Data records
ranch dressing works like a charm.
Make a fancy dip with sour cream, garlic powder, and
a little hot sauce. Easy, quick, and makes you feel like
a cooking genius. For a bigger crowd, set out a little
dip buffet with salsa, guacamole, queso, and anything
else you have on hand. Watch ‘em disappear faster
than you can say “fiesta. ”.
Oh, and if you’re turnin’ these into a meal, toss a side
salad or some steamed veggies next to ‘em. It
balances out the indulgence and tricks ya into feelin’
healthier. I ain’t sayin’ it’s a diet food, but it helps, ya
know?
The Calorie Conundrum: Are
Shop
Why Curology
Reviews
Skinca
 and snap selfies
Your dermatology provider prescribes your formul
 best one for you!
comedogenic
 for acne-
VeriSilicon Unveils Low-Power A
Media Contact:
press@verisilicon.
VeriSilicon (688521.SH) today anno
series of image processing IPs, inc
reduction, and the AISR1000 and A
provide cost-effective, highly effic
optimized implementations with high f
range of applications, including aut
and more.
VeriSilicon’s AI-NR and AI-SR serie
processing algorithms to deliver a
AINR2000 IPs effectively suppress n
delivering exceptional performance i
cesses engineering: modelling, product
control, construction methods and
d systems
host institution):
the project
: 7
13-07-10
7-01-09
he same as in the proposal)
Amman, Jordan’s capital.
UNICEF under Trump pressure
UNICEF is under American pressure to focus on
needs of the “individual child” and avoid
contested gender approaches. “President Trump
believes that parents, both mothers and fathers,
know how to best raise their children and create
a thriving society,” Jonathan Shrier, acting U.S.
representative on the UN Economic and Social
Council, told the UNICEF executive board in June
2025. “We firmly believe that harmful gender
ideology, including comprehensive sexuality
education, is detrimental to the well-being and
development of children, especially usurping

PROBLEM
Retype each record exactly, leaving nothing out.

RESULT FOR THIS TASK
ranch dressing works like a charm.
Make a fancy dip with sour cream, garlic powder, and
a little hot sauce. Easy, quick, and makes you feel like
a cooking genius. For a bigger crowd, set out a little
dip buffet with salsa, guacamole, queso, and anything
else you have on hand. Watch ‘em disappear faster
than you can say “fiesta. ”.
Oh, and if you’re turnin’ these into a meal, toss a side
salad or some steamed veggies next to ‘em. It
balances out the indulgence and tricks ya into feelin’
healthier. I ain’t sayin’ it’s a diet food, but it helps, ya
know?
The Calorie Conundrum: Are
Shop
Why Curology
Reviews
Skinca
 and snap selfies
Your dermatology provider prescribes your formul
 best one for you!
comedogenic
 for acne-
VeriSilicon Unveils Low-Power A
Media Contact:
press@verisilicon.
VeriSilicon (688521.SH) today anno
series of image processing IPs, inc
reduction, and the AISR1000 and A
provide cost-effective, highly effic
optimized implementations with high f
range of applications, including aut
and more.
VeriSilicon’s AI-NR and AI-SR serie
processing algorithms to deliver a
AINR2000 IPs effectively suppress n
delivering exceptional performance i
cesses engineering: modelling, product
control, construction methods and
d systems
host institution):
the project
: 7
13-07-10
7-01-09
he same as in the proposal)
Amman, Jordan’s capital.
UNICEF under Trump pressure
UNICEF is under American pressure to focus on
needs of the “individual child” and avoid
contested gender approaches. “President Trump
believes that parents, both mothers and fathers,
know how to best raise their children and create
a thriving society,” Jonathan Shrier, acting U.S.
representative on the UN Economic and Social
Council, told the UNICEF executive board in June
2025. “We firmly believe that harmful gender
ideology, including comprehensive sexuality
education, is detrimental to the well-being and
development of children, especially usurping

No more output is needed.